### What you should do
Report all lines from the entries below in which "Gesetz" appears.

### Supplied records

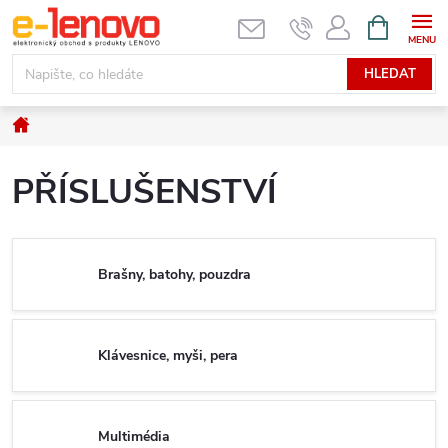
Přejít
NÁKUPNÍ
KOŠÍK
na
obsah
HLEDAT
Domů
PŘÍSLUŠENSTVÍ
Brašny, batohy, pouzdra
Klávesnice, myši, pera
Multimédia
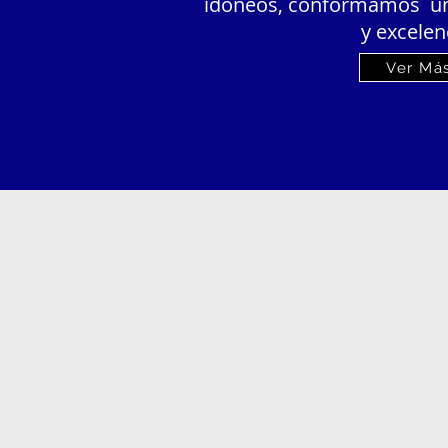
idóneos, conformamos un 
y excelen
Ver Má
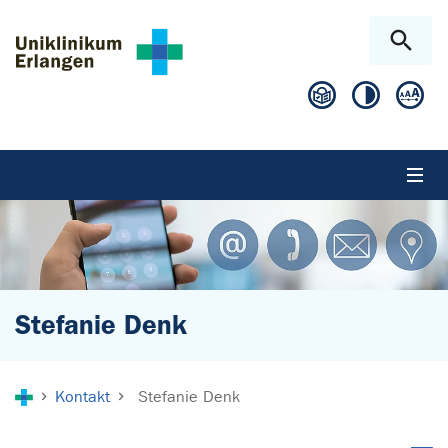
Zum Hauptinhalt springen
Skip to page footer
Stefanie Denk
Sie sind hier:
Kontakt
Stefanie Denk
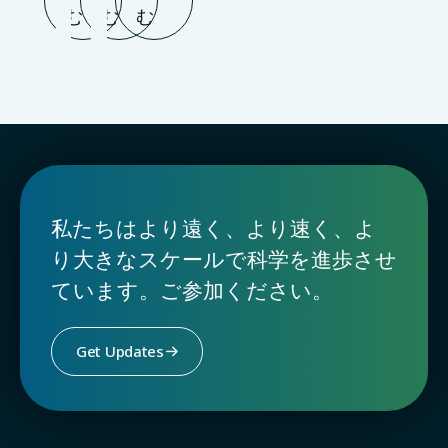
む
む
む
私たちはより遠く、より速く、よ
り大きなスケールで科学を進歩させ
ています。ご参加ください。
Get Updates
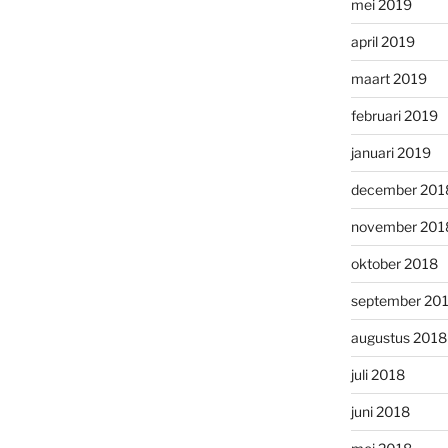
mei 2019
april 2019
maart 2019
februari 2019
januari 2019
december 201
november 201
oktober 2018
september 20
augustus 2018
juli 2018
juni 2018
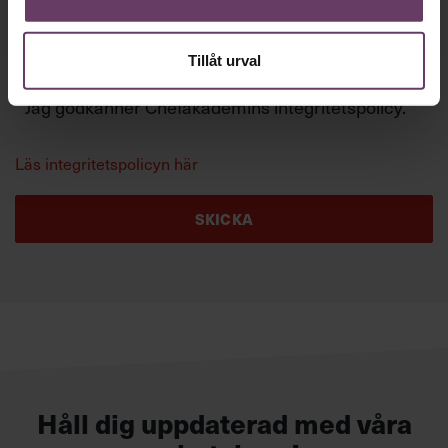
*
Tillåt urval
Jag godkänner Chefakademins integritetspolicy.
Läs integritetspolicyn här
Håll dig uppdaterad med våra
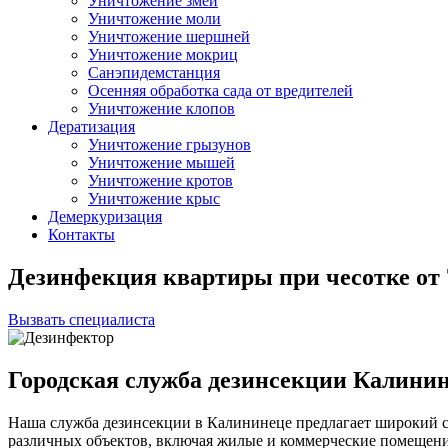
Уничтожение змей
Уничтожение моли
Уничтожение шершней
Уничтожение мокриц
Санэпидемстанция
Осенняя обработка сада от вредителей
Уничтожение клопов
Дератизация
Уничтожение грызунов
Уничтожение мышей
Уничтожение кротов
Уничтожение крыс
Демеркуризация
Контакты
Дезинфекция квартиры при чесотке
от
Вызвать специалиста
Городская служба дезинсекции Калини
Наша служба дезинсекции в Калининеце предлагает широкий с
различных объектов, включая жилые и коммерческие помещен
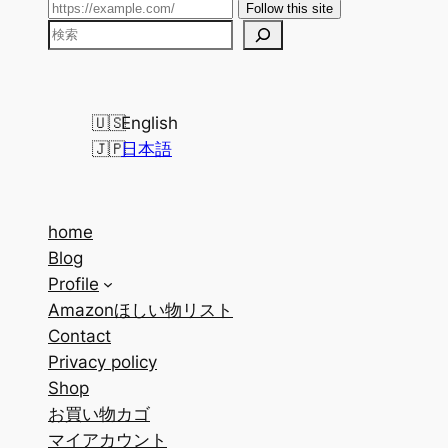
Follow this site
検
索
English
日本語
home
Blog
Profile
Amazonほしい物リスト
Contact
Privacy policy
Shop
お買い物カゴ
マイアカウント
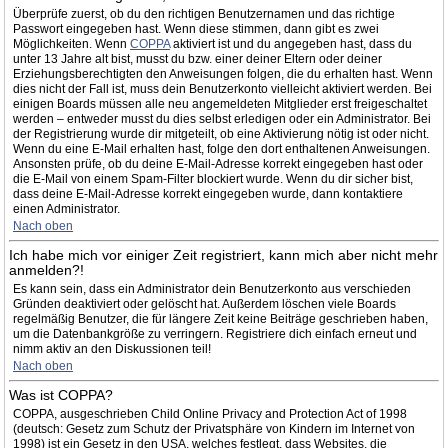
Überprüfe zuerst, ob du den richtigen Benutzernamen und das richtige
Passwort eingegeben hast. Wenn diese stimmen, dann gibt es zwei
Möglichkeiten. Wenn
COPPA
aktiviert ist und du angegeben hast, dass du
unter 13 Jahre alt bist, musst du bzw. einer deiner Eltern oder deiner
Erziehungsberechtigten den Anweisungen folgen, die du erhalten hast. Wenn
dies nicht der Fall ist, muss dein Benutzerkonto vielleicht aktiviert werden. Bei
einigen Boards müssen alle neu angemeldeten Mitglieder erst freigeschaltet
werden – entweder musst du dies selbst erledigen oder ein Administrator. Bei
der Registrierung wurde dir mitgeteilt, ob eine Aktivierung nötig ist oder nicht.
Wenn du eine E-Mail erhalten hast, folge den dort enthaltenen Anweisungen.
Ansonsten prüfe, ob du deine E-Mail-Adresse korrekt eingegeben hast oder
die E-Mail von einem Spam-Filter blockiert wurde. Wenn du dir sicher bist,
dass deine E-Mail-Adresse korrekt eingegeben wurde, dann kontaktiere
einen Administrator.
Nach oben
Ich habe mich vor einiger Zeit registriert, kann mich aber nicht mehr
anmelden?!
Es kann sein, dass ein Administrator dein Benutzerkonto aus verschieden
Gründen deaktiviert oder gelöscht hat. Außerdem löschen viele Boards
regelmäßig Benutzer, die für längere Zeit keine Beiträge geschrieben haben,
um die Datenbankgröße zu verringern. Registriere dich einfach erneut und
nimm aktiv an den Diskussionen teil!
Nach oben
Was ist COPPA?
COPPA, ausgeschrieben Child Online Privacy and Protection Act of 1998
(deutsch: Gesetz zum Schutz der Privatsphäre von Kindern im Internet von
1998) ist ein Gesetz in den USA, welches festlegt, dass Websites, die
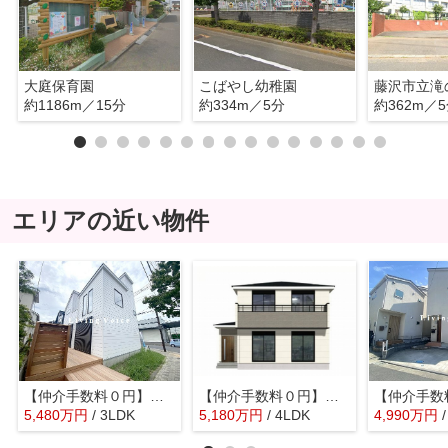
大庭保育園
こばやし幼稚園
藤沢市立滝
約1186m／15分
約334m／5分
約362m／
エリアの近い物件
【仲介手数料０円】茅ヶ崎市みずき2丁目Ⅱ 新築一戸建て
【仲介手数料０円】茅ヶ崎33期 新築一戸建て 全2棟
5,480
万
円
/ 3LDK
5,180
万
円
/ 4LDK
4,990
万
円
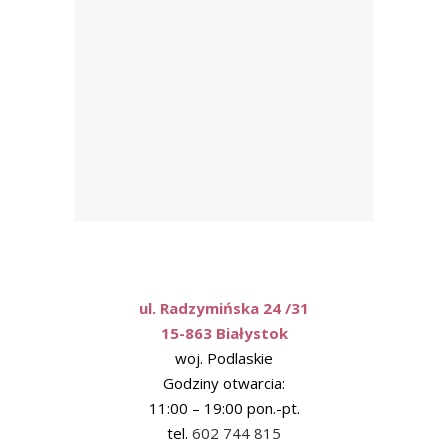
ul. Radzymińska 24 /31
15-863 Białystok
woj. Podlaskie
Godziny otwarcia:
11:00 – 19:00 pon.-pt.
tel.
602 744 815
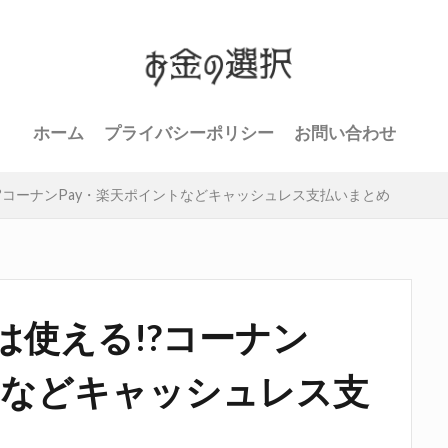
ホーム
プライバシーポリシー
お問い合わせ
る!?コーナンPay・楽天ポイントなどキャッシュレス支払いまとめ
yは使える!?コーナン
トなどキャッシュレス支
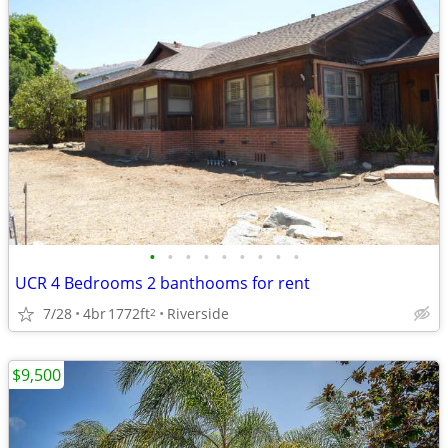
•
•
•
•
•
•
•
•
•
UCR 4 Bedrooms 2 banthooms for rent
7/28
4br
1772ft
Riverside
2
$9,500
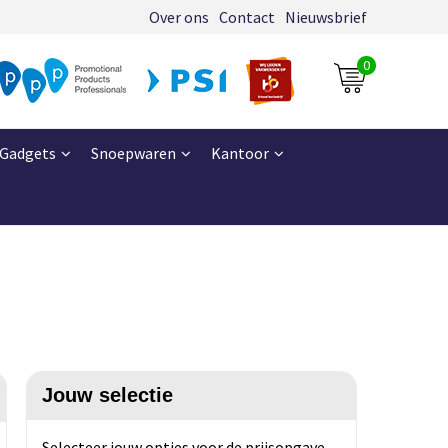
Over ons
Contact
Nieuwsbrief
0
Gadgets
Snoepwaren
Kantoor
Jouw selectie
Selecteer jouw opties voor de prijsopgave.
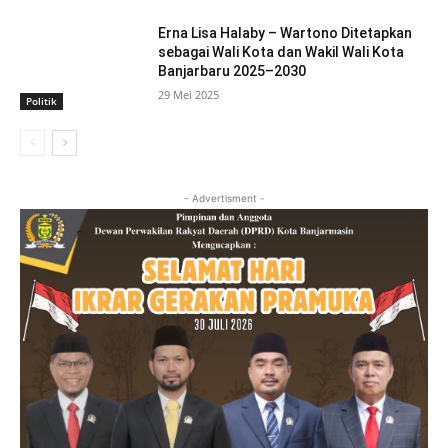
Erna Lisa Halaby – Wartono Ditetapkan
sebagai Wali Kota dan Wakil Wali Kota
Banjarbaru 2025–2030
29 Mei 2025
Politik
- Advertisment -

### Written response
(deutsch: Gesetz zum Schutz der Privatsphäre von Kindern im Internet von
1998) ist ein Gesetz in den USA, welches festlegt, dass Websites, die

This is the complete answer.